■ What is being asked: Retype the entries below without any change.

■ Supplied information:

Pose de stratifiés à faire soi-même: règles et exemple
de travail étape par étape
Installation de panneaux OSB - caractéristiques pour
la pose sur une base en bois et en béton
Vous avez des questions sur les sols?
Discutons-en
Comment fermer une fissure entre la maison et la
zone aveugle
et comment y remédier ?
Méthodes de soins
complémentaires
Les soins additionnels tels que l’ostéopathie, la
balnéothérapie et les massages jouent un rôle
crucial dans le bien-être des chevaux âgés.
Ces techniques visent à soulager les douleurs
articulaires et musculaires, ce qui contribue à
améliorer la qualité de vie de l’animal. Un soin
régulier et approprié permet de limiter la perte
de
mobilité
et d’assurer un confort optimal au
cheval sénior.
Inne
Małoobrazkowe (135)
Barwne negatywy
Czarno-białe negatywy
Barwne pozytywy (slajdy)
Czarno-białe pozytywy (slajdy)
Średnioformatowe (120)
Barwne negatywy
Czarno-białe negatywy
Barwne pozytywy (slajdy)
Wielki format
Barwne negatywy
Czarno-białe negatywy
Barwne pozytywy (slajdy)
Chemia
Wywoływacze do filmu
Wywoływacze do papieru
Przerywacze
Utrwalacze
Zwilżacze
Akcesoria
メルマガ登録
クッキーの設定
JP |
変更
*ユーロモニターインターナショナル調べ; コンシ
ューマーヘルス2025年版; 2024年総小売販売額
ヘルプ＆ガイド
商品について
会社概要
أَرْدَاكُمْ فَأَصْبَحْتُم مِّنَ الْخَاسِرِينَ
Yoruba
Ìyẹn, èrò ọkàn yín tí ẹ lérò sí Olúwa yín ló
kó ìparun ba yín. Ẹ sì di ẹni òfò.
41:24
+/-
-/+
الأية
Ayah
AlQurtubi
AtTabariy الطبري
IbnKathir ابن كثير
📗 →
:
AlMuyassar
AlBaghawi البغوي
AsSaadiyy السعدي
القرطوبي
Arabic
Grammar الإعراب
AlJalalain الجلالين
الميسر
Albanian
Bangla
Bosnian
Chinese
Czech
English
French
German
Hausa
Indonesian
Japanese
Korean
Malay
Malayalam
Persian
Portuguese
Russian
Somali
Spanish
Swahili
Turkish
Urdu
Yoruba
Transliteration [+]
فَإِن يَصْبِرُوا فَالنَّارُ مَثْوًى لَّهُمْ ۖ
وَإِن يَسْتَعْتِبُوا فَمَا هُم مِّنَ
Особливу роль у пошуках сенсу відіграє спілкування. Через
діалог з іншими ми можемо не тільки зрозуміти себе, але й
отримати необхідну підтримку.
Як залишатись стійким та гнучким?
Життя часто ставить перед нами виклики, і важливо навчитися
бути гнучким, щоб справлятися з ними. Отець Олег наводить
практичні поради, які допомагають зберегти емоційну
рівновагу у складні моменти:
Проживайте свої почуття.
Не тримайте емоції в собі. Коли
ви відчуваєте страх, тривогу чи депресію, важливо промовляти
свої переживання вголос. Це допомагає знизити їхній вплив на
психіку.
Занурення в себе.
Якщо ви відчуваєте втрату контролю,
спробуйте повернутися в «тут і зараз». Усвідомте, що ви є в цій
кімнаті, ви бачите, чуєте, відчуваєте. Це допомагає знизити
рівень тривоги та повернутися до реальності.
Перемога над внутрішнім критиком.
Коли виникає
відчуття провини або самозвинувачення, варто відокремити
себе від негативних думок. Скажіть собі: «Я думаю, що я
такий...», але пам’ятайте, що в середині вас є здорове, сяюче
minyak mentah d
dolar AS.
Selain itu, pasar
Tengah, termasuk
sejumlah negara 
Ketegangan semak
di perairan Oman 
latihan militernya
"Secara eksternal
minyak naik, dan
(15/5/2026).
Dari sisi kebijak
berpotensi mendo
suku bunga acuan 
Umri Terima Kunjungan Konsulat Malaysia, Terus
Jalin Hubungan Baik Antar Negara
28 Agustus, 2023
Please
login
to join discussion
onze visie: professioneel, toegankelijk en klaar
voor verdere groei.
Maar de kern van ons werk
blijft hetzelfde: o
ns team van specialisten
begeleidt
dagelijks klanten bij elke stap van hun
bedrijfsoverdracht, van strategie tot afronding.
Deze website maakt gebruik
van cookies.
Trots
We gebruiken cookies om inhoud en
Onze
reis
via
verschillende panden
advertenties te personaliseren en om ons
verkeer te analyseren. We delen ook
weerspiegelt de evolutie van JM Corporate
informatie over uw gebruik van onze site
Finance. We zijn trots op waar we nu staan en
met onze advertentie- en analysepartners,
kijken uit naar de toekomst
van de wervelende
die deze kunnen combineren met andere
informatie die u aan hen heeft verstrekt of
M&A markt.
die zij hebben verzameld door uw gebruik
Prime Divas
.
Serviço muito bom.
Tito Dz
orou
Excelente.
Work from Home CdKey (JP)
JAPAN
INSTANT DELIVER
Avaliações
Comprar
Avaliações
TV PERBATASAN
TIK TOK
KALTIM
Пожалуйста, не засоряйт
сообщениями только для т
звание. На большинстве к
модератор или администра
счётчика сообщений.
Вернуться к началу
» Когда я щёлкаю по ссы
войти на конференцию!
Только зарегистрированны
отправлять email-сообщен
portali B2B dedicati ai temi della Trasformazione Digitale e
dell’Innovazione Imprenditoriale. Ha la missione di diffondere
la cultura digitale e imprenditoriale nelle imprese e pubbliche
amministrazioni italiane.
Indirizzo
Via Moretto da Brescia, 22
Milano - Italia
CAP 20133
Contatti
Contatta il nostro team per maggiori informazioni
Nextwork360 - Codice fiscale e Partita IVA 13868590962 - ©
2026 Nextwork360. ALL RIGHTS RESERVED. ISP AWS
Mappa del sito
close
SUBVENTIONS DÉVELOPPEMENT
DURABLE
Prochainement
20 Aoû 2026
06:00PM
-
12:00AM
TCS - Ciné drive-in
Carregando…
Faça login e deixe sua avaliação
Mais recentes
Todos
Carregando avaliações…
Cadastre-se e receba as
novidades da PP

■ Result for this task:
Pose de stratifiés à faire soi-même: règles et exemple
de travail étape par étape
Installation de panneaux OSB - caractéristiques pour
la pose sur une base en bois et en béton
Vous avez des questions sur les sols?
Discutons-en
Comment fermer une fissure entre la maison et la
zone aveugle
et comment y remédier ?
Méthodes de soins
complémentaires
Les soins additionnels tels que l’ostéopathie, la
balnéothérapie et les massages jouent un rôle
crucial dans le bien-être des chevaux âgés.
Ces techniques visent à soulager les douleurs
articulaires et musculaires, ce qui contribue à
améliorer la qualité de vie de l’animal. Un soin
régulier et approprié permet de limiter la perte
de
mobilité
et d’assurer un confort optimal au
cheval sénior.
Inne
Małoobrazkowe (135)
Barwne negatywy
Czarno-białe negatywy
Barwne pozytywy (slajdy)
Czarno-białe pozytywy (slajdy)
Średnioformatowe (120)
Barwne negatywy
Czarno-białe negatywy
Barwne pozytywy (slajdy)
Wielki format
Barwne negatywy
Czarno-białe negatywy
Barwne pozytywy (slajdy)
Chemia
Wywoływacze do filmu
Wywoływacze do papieru
Przerywacze
Utrwalacze
Zwilżacze
Akcesoria
メルマガ登録
クッキーの設定
JP |
変更
*ユーロモニターインターナショナル調べ; コンシ
ューマーヘルス2025年版; 2024年総小売販売額
ヘルプ＆ガイド
商品について
会社概要
أَرْدَاكُمْ فَأَصْبَحْتُم مِّنَ الْخَاسِرِينَ
Yoruba
Ìyẹn, èrò ọkàn yín tí ẹ lérò sí Olúwa yín ló
kó ìparun ba yín. Ẹ sì di ẹni òfò.
41:24
+/-
-/+
الأية
Ayah
AlQurtubi
AtTabariy الطبري
IbnKathir ابن كثير
📗 →
:
AlMuyassar
AlBaghawi البغوي
AsSaadiyy السعدي
القرطوبي
Arabic
Grammar الإعراب
AlJalalain الجلالين
الميسر
Albanian
Bangla
Bosnian
Chinese
Czech
English
French
German
Hausa
Indonesian
Japanese
Korean
Malay
Malayalam
Persian
Portuguese
Russian
Somali
Spanish
Swahili
Turkish
Urdu
Yoruba
Transliteration [+]
فَإِن يَصْبِرُوا فَالنَّارُ مَثْوًى لَّهُمْ ۖ
وَإِن يَسْتَعْتِبُوا فَمَا هُم مِّنَ
Особливу роль у пошуках сенсу відіграє спілкування. Через
діалог з іншими ми можемо не тільки зрозуміти себе, але й
отримати необхідну підтримку.
Як залишатись стійким та гнучким?
Життя часто ставить перед нами виклики, і важливо навчитися
бути гнучким, щоб справлятися з ними. Отець Олег наводить
практичні поради, які допомагають зберегти емоційну
рівновагу у складні моменти:
Проживайте свої почуття.
Не тримайте емоції в собі. Коли
ви відчуваєте страх, тривогу чи депресію, важливо промовляти
свої переживання вголос. Це допомагає знизити їхній вплив на
психіку.
Занурення в себе.
Якщо ви відчуваєте втрату контролю,
спробуйте повернутися в «тут і зараз». Усвідомте, що ви є в цій
кімнаті, ви бачите, чуєте, відчуваєте. Це допомагає знизити
рівень тривоги та повернутися до реальності.
Перемога над внутрішнім критиком.
Коли виникає
відчуття провини або самозвинувачення, варто відокремити
себе від негативних думок. Скажіть собі: «Я думаю, що я
такий...», але пам’ятайте, що в середині вас є здорове, сяюче
minyak mentah d
dolar AS.
Selain itu, pasar
Tengah, termasuk
sejumlah negara 
Ketegangan semak
di perairan Oman 
latihan militernya
"Secara eksternal
minyak naik, dan
(15/5/2026).
Dari sisi kebijak
berpotensi mendo
suku bunga acuan 
Umri Terima Kunjungan Konsulat Malaysia, Terus
Jalin Hubungan Baik Antar Negara
28 Agustus, 2023
Please
login
to join discussion
onze visie: professioneel, toegankelijk en klaar
voor verdere groei.
Maar de kern van ons werk
blijft hetzelfde: o
ns team van specialisten
begeleidt
dagelijks klanten bij elke stap van hun
bedrijfsoverdracht, van strategie tot afronding.
Deze website maakt gebruik
van cookies.
Trots
We gebruiken cookies om inhoud en
Onze
reis
via
verschillende panden
advertenties te personaliseren en om ons
verkeer te analyseren. We delen ook
weerspiegelt de evolutie van JM Corporate
informatie over uw gebruik van onze site
Finance. We zijn trots op waar we nu staan en
met onze advertentie- en analysepartners,
kijken uit naar de toekomst
van de wervelende
die deze kunnen combineren met andere
informatie die u aan hen heeft verstrekt of
M&A markt.
die zij hebben verzameld door uw gebruik
Prime Divas
.
Serviço muito bom.
Tito Dz
orou
Excelente.
Work from Home CdKey (JP)
JAPAN
INSTANT DELIVER
Avaliações
Comprar
Avaliações
TV PERBATASAN
TIK TOK
KALTIM
Пожалуйста, не засоряйт
сообщениями только для т
звание. На большинстве к
модератор или администра
счётчика сообщений.
Вернуться к началу
» Когда я щёлкаю по ссы
войти на конференцию!
Только зарегистрированны
отправлять email-сообщен
portali B2B dedicati ai temi della Trasformazione Digitale e
dell’Innovazione Imprenditoriale. Ha la missione di diffondere
la cultura digitale e imprenditoriale nelle imprese e pubbliche
amministrazioni italiane.
Indirizzo
Via Moretto da Brescia, 22
Milano - Italia
CAP 20133
Contatti
Contatta il nostro team per maggiori informazioni
Nextwork360 - Codice fiscale e Partita IVA 13868590962 - ©
2026 Nextwork360. ALL RIGHTS RESERVED. ISP AWS
Mappa del sito
close
SUBVENTIONS DÉVELOPPEMENT
DURABLE
Prochainement
20 Aoû 2026
06:00PM
-
12:00AM
TCS - Ciné drive-in
Carregando…
Faça login e deixe sua avaliação
Mais recentes
Todos
Carregando avaliações…
Cadastre-se e receba as
novidades da PP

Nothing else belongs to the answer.